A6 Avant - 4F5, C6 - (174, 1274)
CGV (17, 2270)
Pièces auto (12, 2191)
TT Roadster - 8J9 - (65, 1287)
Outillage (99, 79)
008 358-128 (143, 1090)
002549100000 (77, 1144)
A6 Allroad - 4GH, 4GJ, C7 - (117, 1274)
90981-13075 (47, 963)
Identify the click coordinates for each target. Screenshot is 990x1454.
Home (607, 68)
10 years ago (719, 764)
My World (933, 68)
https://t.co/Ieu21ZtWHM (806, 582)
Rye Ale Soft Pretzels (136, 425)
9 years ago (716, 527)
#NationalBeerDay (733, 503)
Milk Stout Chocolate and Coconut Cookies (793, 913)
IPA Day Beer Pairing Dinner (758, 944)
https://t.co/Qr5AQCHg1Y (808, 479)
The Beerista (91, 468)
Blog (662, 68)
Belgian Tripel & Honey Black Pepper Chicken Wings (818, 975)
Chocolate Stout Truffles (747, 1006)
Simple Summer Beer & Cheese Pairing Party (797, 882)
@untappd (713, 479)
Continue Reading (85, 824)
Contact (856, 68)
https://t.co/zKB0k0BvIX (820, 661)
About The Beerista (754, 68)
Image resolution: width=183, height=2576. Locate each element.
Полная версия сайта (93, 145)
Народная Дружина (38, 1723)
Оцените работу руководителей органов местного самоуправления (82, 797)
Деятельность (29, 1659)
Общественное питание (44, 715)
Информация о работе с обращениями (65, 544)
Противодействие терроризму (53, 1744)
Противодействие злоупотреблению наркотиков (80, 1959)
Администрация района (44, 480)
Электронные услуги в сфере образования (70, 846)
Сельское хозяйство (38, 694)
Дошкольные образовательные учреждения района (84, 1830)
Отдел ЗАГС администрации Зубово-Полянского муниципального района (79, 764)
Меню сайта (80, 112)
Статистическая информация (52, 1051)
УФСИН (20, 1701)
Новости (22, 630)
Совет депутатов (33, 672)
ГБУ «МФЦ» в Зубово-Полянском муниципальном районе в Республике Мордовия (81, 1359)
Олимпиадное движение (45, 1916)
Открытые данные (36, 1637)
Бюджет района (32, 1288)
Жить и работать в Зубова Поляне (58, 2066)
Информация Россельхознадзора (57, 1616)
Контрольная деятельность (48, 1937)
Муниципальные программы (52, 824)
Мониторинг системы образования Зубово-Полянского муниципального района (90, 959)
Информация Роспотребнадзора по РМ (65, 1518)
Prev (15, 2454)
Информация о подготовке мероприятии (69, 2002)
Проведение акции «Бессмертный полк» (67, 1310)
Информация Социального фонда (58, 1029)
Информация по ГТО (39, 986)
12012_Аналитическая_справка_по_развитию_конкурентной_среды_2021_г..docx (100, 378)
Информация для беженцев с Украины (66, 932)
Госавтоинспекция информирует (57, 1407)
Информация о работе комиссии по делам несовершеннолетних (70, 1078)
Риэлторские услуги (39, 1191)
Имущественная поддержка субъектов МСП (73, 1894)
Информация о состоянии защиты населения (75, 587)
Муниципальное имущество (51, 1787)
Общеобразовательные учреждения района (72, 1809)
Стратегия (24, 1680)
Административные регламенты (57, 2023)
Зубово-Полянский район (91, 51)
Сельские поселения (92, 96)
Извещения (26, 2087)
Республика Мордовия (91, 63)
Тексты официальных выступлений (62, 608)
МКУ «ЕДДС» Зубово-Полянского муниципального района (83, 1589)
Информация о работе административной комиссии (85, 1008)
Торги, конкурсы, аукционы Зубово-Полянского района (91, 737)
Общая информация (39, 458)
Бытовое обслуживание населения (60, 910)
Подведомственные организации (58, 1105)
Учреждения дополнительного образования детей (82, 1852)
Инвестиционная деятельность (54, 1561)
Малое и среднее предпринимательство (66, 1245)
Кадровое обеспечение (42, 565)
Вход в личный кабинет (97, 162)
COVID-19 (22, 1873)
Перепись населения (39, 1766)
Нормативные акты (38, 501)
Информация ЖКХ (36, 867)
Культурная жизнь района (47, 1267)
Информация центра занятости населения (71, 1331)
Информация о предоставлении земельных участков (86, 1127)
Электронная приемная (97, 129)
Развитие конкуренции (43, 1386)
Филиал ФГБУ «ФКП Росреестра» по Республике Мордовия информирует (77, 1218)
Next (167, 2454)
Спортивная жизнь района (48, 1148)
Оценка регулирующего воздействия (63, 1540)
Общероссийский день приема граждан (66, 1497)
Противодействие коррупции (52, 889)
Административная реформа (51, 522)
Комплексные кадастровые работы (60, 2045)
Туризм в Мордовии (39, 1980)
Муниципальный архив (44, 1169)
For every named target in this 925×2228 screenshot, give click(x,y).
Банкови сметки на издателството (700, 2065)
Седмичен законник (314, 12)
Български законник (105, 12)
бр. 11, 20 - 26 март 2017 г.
━━━━━━
ABOUT THIS TASK ->
A verbatim transcription is needed of the lines above, starting at the line with "Муниципальные программы (52, 824)" and ending at the line with "Нормативные акты (38, 501)", both included, and of nothing else.

ANSWER TO THIS PROBLEM ->
Муниципальные программы (52, 824)
Мониторинг системы образования Зубово-Полянского муниципального района (90, 959)
Информация Роспотребнадзора по РМ (65, 1518)
Prev (15, 2454)
Информация о подготовке мероприятии (69, 2002)
Проведение акции «Бессмертный полк» (67, 1310)
Информация Социального фонда (58, 1029)
Информация по ГТО (39, 986)
12012_Аналитическая_справка_по_развитию_конкурентной_среды_2021_г..docx (100, 378)
Информация для беженцев с Украины (66, 932)
Госавтоинспекция информирует (57, 1407)
Информация о работе комиссии по делам несовершеннолетних (70, 1078)
Риэлторские услуги (39, 1191)
Имущественная поддержка субъектов МСП (73, 1894)
Информация о состоянии защиты населения (75, 587)
Муниципальное имущество (51, 1787)
Общеобразовательные учреждения района (72, 1809)
Стратегия (24, 1680)
Административные регламенты (57, 2023)
Зубово-Полянский район (91, 51)
Сельские поселения (92, 96)
Извещения (26, 2087)
Республика Мордовия (91, 63)
Тексты официальных выступлений (62, 608)
МКУ «ЕДДС» Зубово-Полянского муниципального района (83, 1589)
Информация о работе административной комиссии (85, 1008)
Торги, конкурсы, аукционы Зубово-Полянского района (91, 737)
Общая информация (39, 458)
Бытовое обслуживание населения (60, 910)
Подведомственные организации (58, 1105)
Учреждения дополнительного образования детей (82, 1852)
Инвестиционная деятельность (54, 1561)
Малое и среднее предпринимательство (66, 1245)
Кадровое обеспечение (42, 565)
Вход в личный кабинет (97, 162)
COVID-19 (22, 1873)
Перепись населения (39, 1766)
Нормативные акты (38, 501)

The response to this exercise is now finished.